Dan Carlin’s Common Sense podcast from January 31, 2015, used the most recent State of the Union and subsequent political maneuvering as a launching point to discussing the nature of work and similar themes. Carlin notes that he hates the term “income inequality” because it frames the issue of wealth disparity in ways that are potentially unhelpful, but struggles for a better term.
His stuff is always worth a listen. This particular podcast reminded me of some prior posts I had done, particularly this one entitled “Technology and the Future of Work.” One question we have to ask ourselves is whether what we designate as the free market, if unregulated, will function in a sustainable way. And, if not, what sorts of regulations are necessary to create that sustainability. Obviously, I think regulation of some sort is necessary. After all, the very concept of property (as distinguished from “stuff you happen to possess at the moment” and the manner of its enforcement is itself regulation of sorts. Now we’re just haggling over the price.

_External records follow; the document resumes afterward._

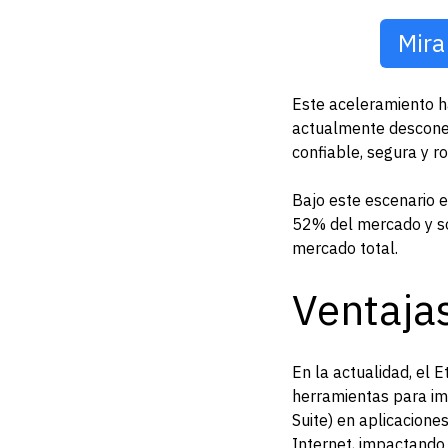
Mira
Este aceleramiento hac
actualmente desconec
confiable, segura y r
Bajo este escenario e
52% del mercado y s
mercado total.
Ventaja
En la actualidad, el 
herramientas para im
Suite) en aplicacione
Internet, impactando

We also have to come to grips with our goals for an economy. Maximum productivity sounds like a good goal until you think of the distribution. Lets say the unregulated free market produces $100 worth of value but $98 goes to one guy and the remaining $2 is divided up so that the remaining 99 people get about $0.02 apiece. Then lets say that regulations put a serious drag on productivity, cutting it in half so that the regulated economy produces only $50 in value. But, let say that the distribution is much closer to equal – maybe the one guy gets $10 while the other 99 get more like $0.40 apiece. Which economic system is better?
One of the things Carlin mentioned was a billionaire commenting that the masses simply needed to reduce their expectations. Maybe the economy has changed such that the average job simply isn’t going to make you able to afford a suburban home and an iphone. This plays somewhat on an idea I’ve had for awhile – that it would be useful for the State to provide a model budget for its citizens based on various income levels. My initial impulse for this was that a lot of citizens are bad with money, and there are often complaints that poor people have enough to live on, but they’re making poor spending choices (e.g. cable, cell phones, tattoos, cigarettes). Perhaps a model budget would help — one for poverty level, one for median income, and maybe model budgets for other income levels. On the other hand, it would be a little uncomfortable if that model budget for median income revealed that the middle class simply could not afford the things we normally associated with “middle class.”
A certain amount of income inequality is very sustainable and, in fact, desirable. If there is that pot of gold available if you just work a little harder, that is quite an incentive. But, at a certain point, the folks on the bottom just aren’t going to give a damn about the productivity of the system and the underlying government structure that supports it. Carlin mentioned the people in Greece and their recent lurch to the left in the wake of austerity measures. How much of a reduction are the people at the top of the heap willing to take in exchange for a sustainable system? Maybe the guy getting $98 in the unregulated market is willing to go to $10 if his alternative is the peasants snapping, wrecking the system, and just murdering him for his stuff (think French & Russian Revolutions).
If we don’t rely solely on the free market to make the determination, how do we decide who gets what and under what circumstances? Well, that’s politics.